If the title, colours, and cover of this book don’t fascinate you, then I don’t even know what to say. As a person who is literally addicted to self-help books, this was one transformational book in my journey of personal growth. It was recommended to me after I successfully finished reading the timeless book by Mark Manson: The Subtle Art Of Not Giving A Fuck.

The book is helpful for those dealing with loss, grief, rejection, mediocrity, or even for those who are generally trying to find their footing in life. I am one to judge the book by its cover, but the first chapter of this book had me hooked. It was like the author was describing me to the latter. A person who craved for so long to get out of her bubble, but wasn’t willing to put in the work, even though deep down they always felt that they were destined for greatness. This is probably the narrative for a lot of people out there.

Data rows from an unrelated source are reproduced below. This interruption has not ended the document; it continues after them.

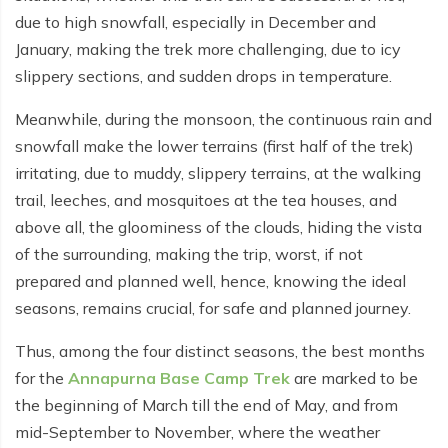
Everest Base Camp Budget Trek - 12 days
Nar Phu Valley Trek - 12 days
due to high snowfall, especially in December and
January, making the trek more challenging, due to icy
Pikey Peak Trek - 10 days
Annapurna Circuit Trek from Pokhara - 8 days
slippery sections, and sudden drops in temperature.
Everest Base Camp Trek for Senior Citizens - 18 days
Round Dhaulagiri Trek - 16 Days
Meanwhile, during the monsoon, the continuous rain and
Everest Base Camp Trek in Comfort - 16 days
Khopra Ridge Trek - 7 days
snowfall make the lower terrains (first half of the trek)
irritating, due to muddy, slippery terrains, at the walking
Pikey Peak Trek - 5 Days
Nar Phu Valley Trek with Annapurna Circuit - 13 days
trail, leeches, and mosquitoes at the tea houses, and
Short Mardi Himal Trek - 5 days
above all, the gloominess of the clouds, hiding the vista
of the surrounding, making the trip, worst, if not
Ghorepani Poon Hill Ghandruk Trek - 5 days
prepared and planned well, hence, knowing the ideal
seasons, remains crucial, for safe and planned journey.
Short Annapurna Circuit Trek - 10 days
Annapurna Circuit Trek with Annapurna Base Camp -
Thus, among the four distinct seasons, the best months
18 Days
for the
Annapurna Base Camp Trek
are marked to be
the beginning of March till the end of May, and from
Poon Hill Trek - 7 days
mid-September to November, where the weather
Dhampus Trek - 3 days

One of my favourite quotes from the book was this: Wanting to change your life can be done sitting on the couch with a bong in your hand and a travel magazine in your lap. Deciding to change your life means doing whatever it takes and going after your dreams with the tenacity of a dateless cheerleader a week before prom night.

The author chooses to use casual language to pass his message across, and I think it’s all in all the perfect delivery. It’s almost like you’re receiving advice from a friend rather than reading an actual book.

Another quote that I particularly resonated with was that from a poem by Anais Nin that reads: The day came when the risk to remain tight in a bud was more painful than the risk it took to blossom.

It’s a great message, urging everyone to take that leap and move as far as possible from their comfort zone. So to anyone reading this, start that YouTube channel, podcast, or blog. Take that online course, and go after your masters. Run directly at fear.

Rather than the typical Do’s and dont’s in most self-help books, this one felt rather personalized. It’s like having a conversation with the author, and this enhances the message even further.

The book uses analogies, including the author’s real-life experiences, some of them extremely close to home, to serve as inspiration and references for the lessons that she has learnt over the years.

The author also talks about breaking away from negative subconscious beliefs that are shaping our lives daily without our knowledge. She says, “We need to be surrounded by people who radiate self-love and abundance, so we don’t program future generations with gnarly beliefs like ‘money is bad’ or ‘I’m not good enough’ or ‘I can’t live the way I want to live.’” That’s an important take home.

I would suggest that you take your time reading this book, perhaps a chapter a day, early in the morning, so that you have an entire day to reflect on each lesson and make changes to your life accordingly. The book is well-written in a simplistic manner that’s both enjoyable and easy to read.